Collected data
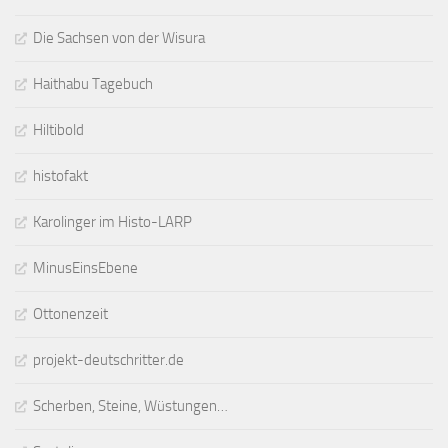
Die Sachsen von der Wisura
Haithabu Tagebuch
Hiltibold
histofakt
Karolinger im Histo-LARP
MinusEinsEbene
Ottonenzeit
projekt-deutschritter.de
Scherben, Steine, Wüstungen…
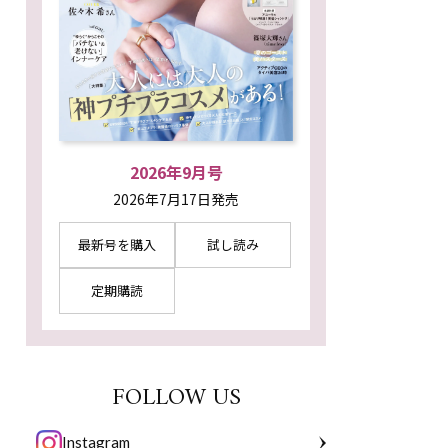
2026年9月号
2026年7月17日発売
最新号を購入
試し読み
定期購読
FOLLOW US
Instagram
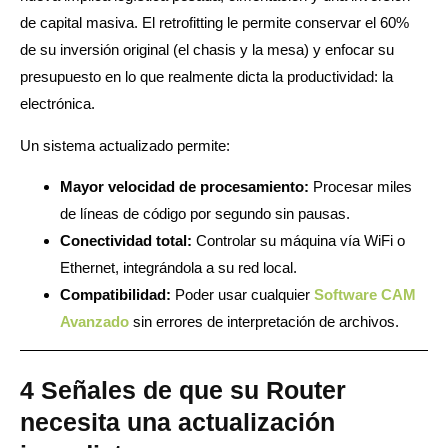
de capital masiva. El retrofitting le permite conservar el 60%
de su inversión original (el chasis y la mesa) y enfocar su
presupuesto en lo que realmente dicta la productividad: la
electrónica.
Un sistema actualizado permite:
Mayor velocidad de procesamiento:
Procesar miles
de líneas de código por segundo sin pausas.
Conectividad total:
Controlar su máquina vía WiFi o
Ethernet, integrándola a su red local.
Compatibilidad:
Poder usar cualquier
Software CAM
Avanzado
sin errores de interpretación de archivos.
4 Señales de que su Router
necesita una actualización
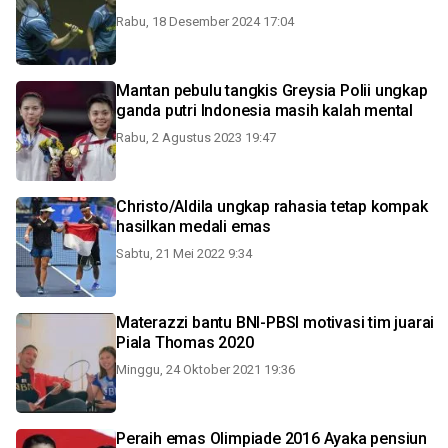
Rabu, 18 Desember 2024 17:04
Mantan pebulu tangkis Greysia Polii ungkap
ganda putri Indonesia masih kalah mental
Rabu, 2 Agustus 2023 19:47
Christo/Aldila ungkap rahasia tetap kompak
hasilkan medali emas
Sabtu, 21 Mei 2022 9:34
Materazzi bantu BNI-PBSI motivasi tim juarai
Piala Thomas 2020
Minggu, 24 Oktober 2021 19:36
Peraih emas Olimpiade 2016 Ayaka pensiun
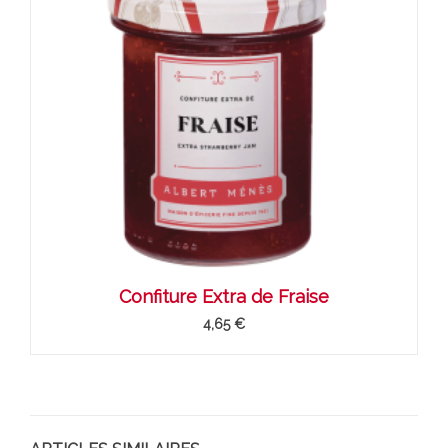
Confiture Extra de Fraise
4,65 €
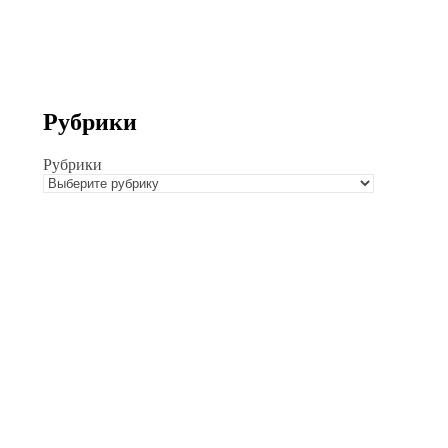
Рубрики
Рубрики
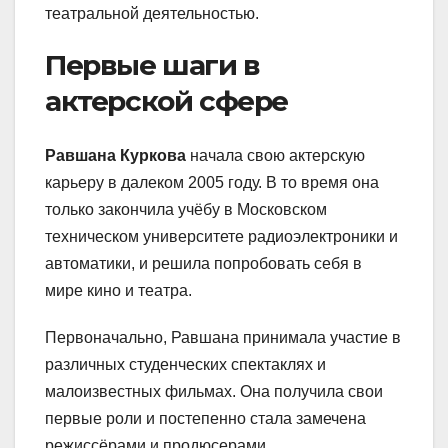
театральной деятельностью.
Первые шаги в
актерской сфере
Равшана Куркова
начала свою актерскую
карьеру в далеком 2005 году. В то время она
только закончила учёбу в Московском
техническом университете радиоэлектроники и
автоматики, и решила попробовать себя в
мире кино и театра.
Первоначально, Равшана принимала участие в
различных студенческих спектаклях и
малоизвестных фильмах. Она получила свои
первые роли и постепенно стала замечена
режиссёрами и продюсерами.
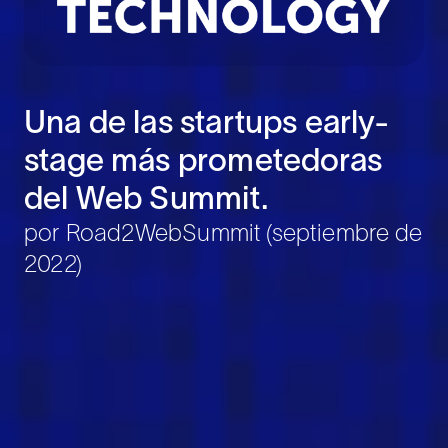
Una de las startups early-
stage más prometedoras
del Web Summit.
por Road2WebSummit (septiembre de
2022)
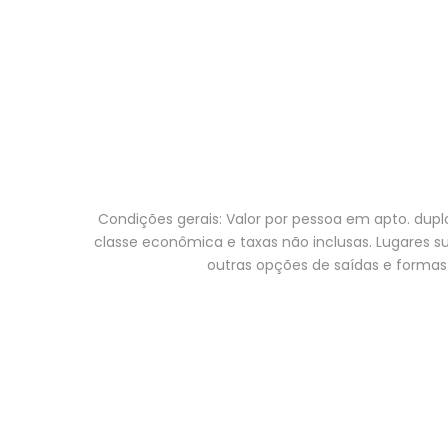
Condições gerais: Valor por pessoa em apto. dupl
classe econômica e taxas não inclusas. Lugares suj
outras opções de saídas e formas 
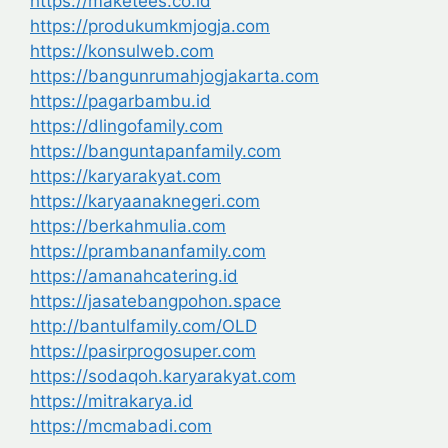
https://maketees.co.id
https://produkumkmjogja.com
https://konsulweb.com
https://bangunrumahjogjakarta.com
https://pagarbambu.id
https://dlingofamily.com
https://banguntapanfamily.com
https://karyarakyat.com
https://karyaanaknegeri.com
https://berkahmulia.com
https://prambananfamily.com
https://amanahcatering.id
https://jasatebangpohon.space
http://bantulfamily.com/OLD
https://pasirprogosuper.com
https://sodaqoh.karyarakyat.com
https://mitrakarya.id
https://mcmabadi.com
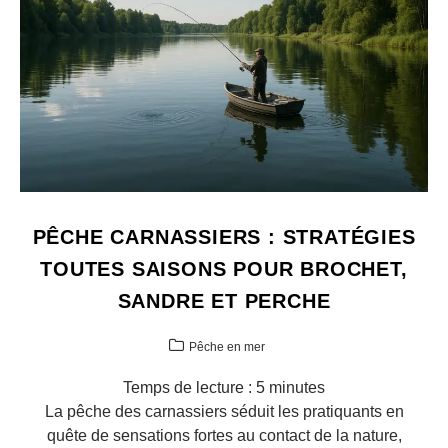
PÊCHE CARNASSIERS : STRATÉGIES
TOUTES SAISONS POUR BROCHET,
SANDRE ET PERCHE
Pêche en mer
Temps de lecture :
5
minutes
La pêche des carnassiers séduit les pratiquants en
quête de sensations fortes au contact de la nature,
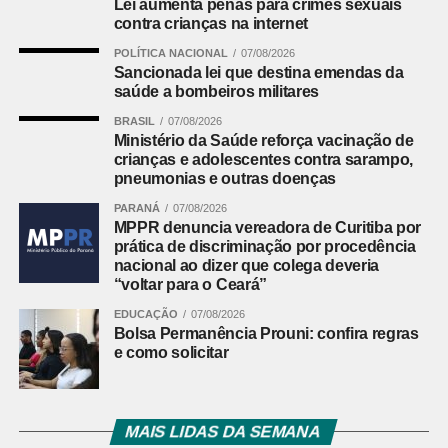
Lei aumenta penas para crimes sexuais
bilhão da Volvo em pesquisa e desenvolvimento até
contra crianças na internet
2025; os R$ 200 milhões da Fiocruz na construção de
POLÍTICA NACIONAL
07/08/2026
uma fábrica de vacinas; e outros R$ 200 milhões da
Sancionada lei que destina emendas da
alemã Horsch, que pretende implantar uma unidade de
saúde a bombeiros militares
máquinas agrícolas na região.
BRASIL
07/08/2026
Ministério da Saúde reforça vacinação de
crianças e adolescentes contra sarampo,
Leia mais:
Quem será o secretário
pneumonias e outras doenças
de Obras de Curitiba?
PARANÁ
07/08/2026
MPPR denuncia vereadora de Curitiba por
Desafios do maior bairro de Curitiba
prática de discriminação por procedência
nacional ao dizer que colega deveria
“voltar para o Ceará”
Apesar da relevância econômica e social, a CIC enfrenta
desafios típicos de grandes centros urbanos. O bairro
EDUCAÇÃO
07/08/2026
Bolsa Permanência Prouni: confira regras
aparece em segundo lugar no ranking de crimes contra o
e como solicitar
patrimônio em 2025, com 2.545 ocorrências registradas
apenas no primeiro semestre, ficando atrás apenas do
Centro.
MAIS LIDAS DA SEMANA
Além da questão da segurança, o trânsito intenso e as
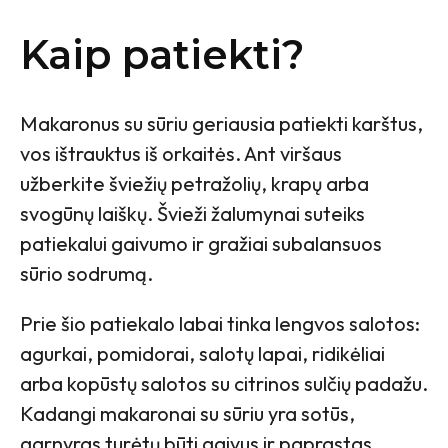
Kaip patiekti?
Makaronus su sūriu geriausia patiekti karštus,
vos ištrauktus iš orkaitės. Ant viršaus
užberkite šviežių petražolių, krapų arba
svogūnų laiškų. Švieži žalumynai suteiks
patiekalui gaivumo ir gražiai subalansuos
sūrio sodrumą.
Prie šio patiekalo labai tinka lengvos salotos:
agurkai, pomidorai, salotų lapai, ridikėliai
arba kopūstų salotos su citrinos sulčių padažu.
Kadangi makaronai su sūriu yra sotūs,
garnyras turėtų būti gaivus ir paprastas.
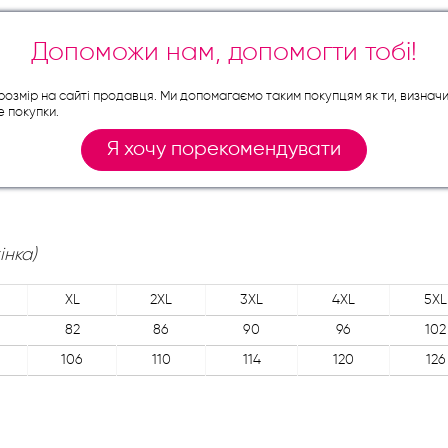
Допоможи нам, допомогти тобі!
й розмір на сайті продавця. Ми допомагаємо таким покупцям як ти, визнач
е покупки.
Я хочу порекомендувати
інка)
XL
2XL
3XL
4XL
5XL
82
86
90
96
102
106
110
114
120
126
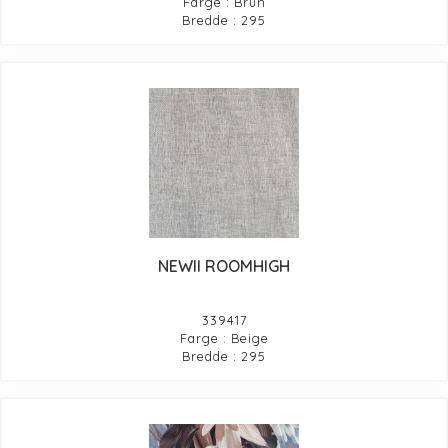
Farge : Brun
Bredde : 295
NEWII ROOMHIGH
339417
Farge : Beige
Bredde : 295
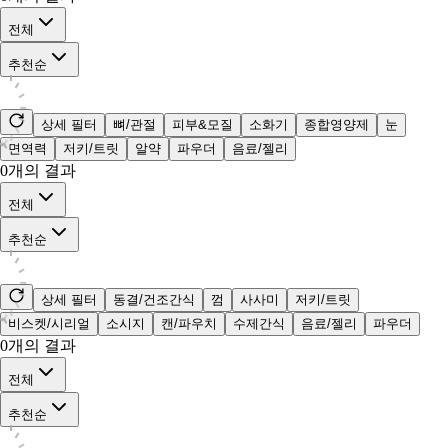
전체
추천순
상세 필터
뼈/관절
피부&모질
소화기
종합영양제
눈
면역력
저키/트릿
알약
파우더
음료/젤리
0
개의 결과
전체
추천순
상세 필터
동결/건조간식
껌
사사미
저키/트릿
비스켓/시리얼
소시지
캔/파우치
수제간식
음료/젤리
파우더
0
개의 결과
전체
추천순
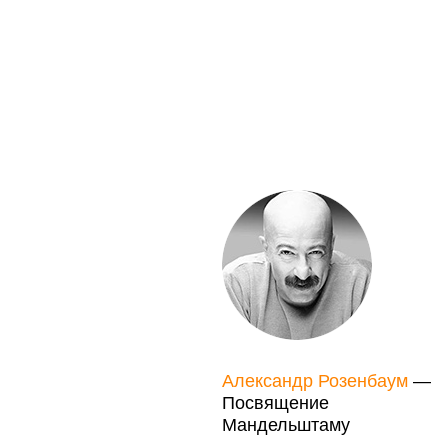
Александр Розенбаум
—
Посвящение
Мандельштаму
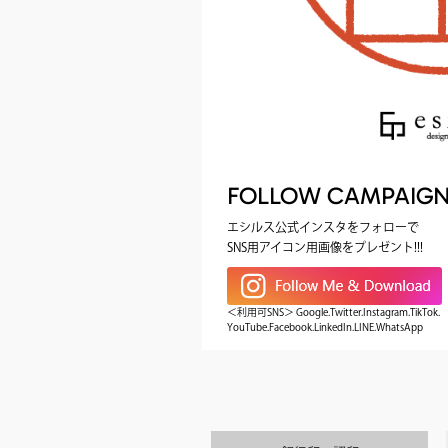
FOLLOW CAMPAIG
エシルス公式インスタをフォローで
SNS用アイコン用画像をプレゼント!!!
＜利用可SNS＞ Google.Twitter.Instagram.TikTok.
YouTube.Facebook.LinkedIn.LINE.WhatsApp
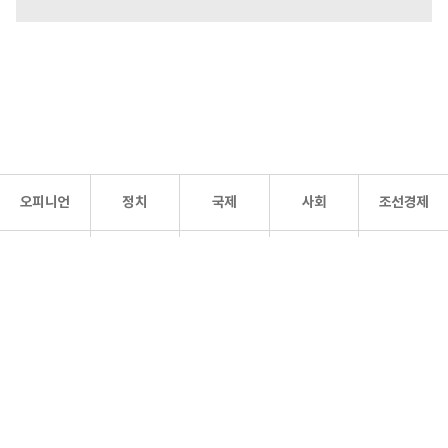
오피니언
정치
국제
사회
조선경제
문화·
조선
스포츠
건강
조선몰
연예
리더스
조선일보 공식 SNS
개인정보처리방침
사이트맵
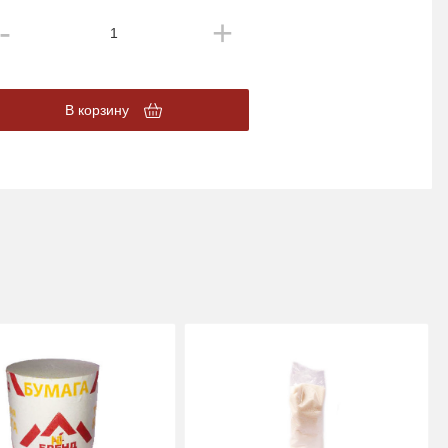
В корзину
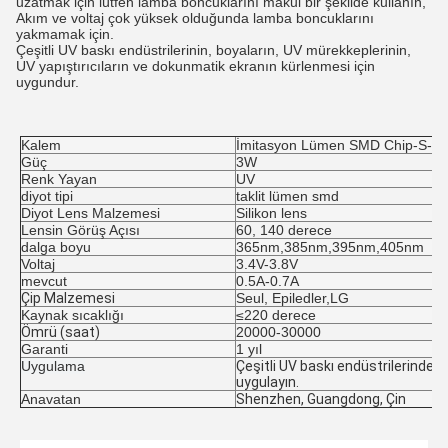
uzatmak için lütfen lamba boncuklarını makul bir şekilde kullanın,
Akım ve voltaj çok yüksek olduğunda lamba boncuklarını
yakmamak için.
Çeşitli UV baskı endüstrilerinin, boyaların, UV mürekkeplerinin,
UV yapıştırıcıların ve dokunmatik ekranın kürlenmesi için
uygundur.
Kalem
İmitasyon Lümen SMD Chip-S-
Güç
3W
Renk Yayan
UV
diyot tipi
taklit lümen
 smd 
Diyot Lens Malzemesi
Silikon lens
Lensin Görüş Açısı
60, 140 derece
dalga boyu
365nm,385nm,395nm,405nm
Voltaj
3.4V-3.8V
mevcut
0.5A-0.7A
Çip Malzemesi
Seul, Epiledler
,LG
Kaynak sıcaklığı
≤220 derece
Ömrü (saat)
20000-30000
Garanti
1 yıl
Uygulama
Çeşitli UV baskı endüstrilerinde, 
uygulayın.
Anavatan
Shenzhen, Guangdong, Çin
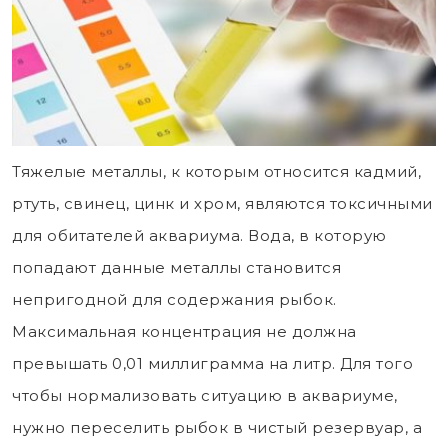
Тяжелые металлы, к которым относится кадмий,
ртуть, свинец, цинк и хром, являются токсичными
для обитателей аквариума. Вода, в которую
попадают данные металлы становится
непригодной для содержания рыбок.
Максимальная концентрация не должна
превышать 0,01 миллиграмма на литр. Для того
чтобы нормализовать ситуацию в аквариуме,
нужно переселить рыбок в чистый резервуар, а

• [Exercise instructions]: Of the entries above, repeat exactly the lines between the line with "Sancionada lei que destina emendas da" and the line with "MPPR denuncia vereadora de Curitiba por", inclusive, and no others.

• [Exercise solution]:
Sancionada lei que destina emendas da
alemã Horsch, que pretende implantar uma unidade de
saúde a bombeiros militares
máquinas agrícolas na região.
BRASIL
07/08/2026
Ministério da Saúde reforça vacinação de
crianças e adolescentes contra sarampo,
Leia mais:
Quem será o secretário
pneumonias e outras doenças
de Obras de Curitiba?
PARANÁ
07/08/2026
MPPR denuncia vereadora de Curitiba por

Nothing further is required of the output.